[Start of section]

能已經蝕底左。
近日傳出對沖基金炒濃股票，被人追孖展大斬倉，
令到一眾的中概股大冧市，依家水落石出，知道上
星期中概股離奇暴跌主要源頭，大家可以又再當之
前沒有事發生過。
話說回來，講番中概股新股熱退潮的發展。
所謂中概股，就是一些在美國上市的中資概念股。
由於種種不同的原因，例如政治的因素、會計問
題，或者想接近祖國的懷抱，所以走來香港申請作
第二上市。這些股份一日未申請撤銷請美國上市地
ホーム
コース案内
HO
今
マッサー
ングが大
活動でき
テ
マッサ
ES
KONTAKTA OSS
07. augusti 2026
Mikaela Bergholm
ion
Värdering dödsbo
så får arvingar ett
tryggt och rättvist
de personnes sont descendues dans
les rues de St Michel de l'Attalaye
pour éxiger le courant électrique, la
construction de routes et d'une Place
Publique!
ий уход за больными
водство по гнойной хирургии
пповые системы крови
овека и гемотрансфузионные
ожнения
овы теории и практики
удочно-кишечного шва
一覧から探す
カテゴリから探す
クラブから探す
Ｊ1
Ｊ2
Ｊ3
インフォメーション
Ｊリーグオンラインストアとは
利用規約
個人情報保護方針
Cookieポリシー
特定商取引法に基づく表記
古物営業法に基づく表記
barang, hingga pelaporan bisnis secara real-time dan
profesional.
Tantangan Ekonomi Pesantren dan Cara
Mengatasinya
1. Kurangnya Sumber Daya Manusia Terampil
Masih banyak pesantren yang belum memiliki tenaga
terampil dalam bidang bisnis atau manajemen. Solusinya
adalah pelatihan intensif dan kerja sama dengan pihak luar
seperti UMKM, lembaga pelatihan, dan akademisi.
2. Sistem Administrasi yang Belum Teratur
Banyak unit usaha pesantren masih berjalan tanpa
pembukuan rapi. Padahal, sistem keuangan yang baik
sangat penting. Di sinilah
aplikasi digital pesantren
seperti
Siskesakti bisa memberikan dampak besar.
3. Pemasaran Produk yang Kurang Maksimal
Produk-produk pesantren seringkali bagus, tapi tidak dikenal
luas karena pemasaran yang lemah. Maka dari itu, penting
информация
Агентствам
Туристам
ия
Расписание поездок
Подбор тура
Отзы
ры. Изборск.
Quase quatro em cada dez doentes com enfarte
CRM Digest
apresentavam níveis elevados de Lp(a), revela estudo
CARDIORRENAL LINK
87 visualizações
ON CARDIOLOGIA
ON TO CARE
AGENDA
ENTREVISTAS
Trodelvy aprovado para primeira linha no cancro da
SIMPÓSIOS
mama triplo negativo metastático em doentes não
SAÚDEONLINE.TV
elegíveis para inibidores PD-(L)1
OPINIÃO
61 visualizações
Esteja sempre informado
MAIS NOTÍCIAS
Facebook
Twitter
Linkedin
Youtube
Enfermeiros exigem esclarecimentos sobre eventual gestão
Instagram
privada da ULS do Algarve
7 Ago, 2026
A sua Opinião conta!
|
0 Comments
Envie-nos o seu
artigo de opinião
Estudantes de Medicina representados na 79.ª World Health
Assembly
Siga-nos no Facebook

[End of section]

> [Work to complete] Output nothing but the lines from the one containing "artigo de opinião" to the end of the listing, both of those included, exactly as given.

> [Response to this exercise]
artigo de opinião
Estudantes de Medicina representados na 79.ª World Health
Assembly
Siga-nos no Facebook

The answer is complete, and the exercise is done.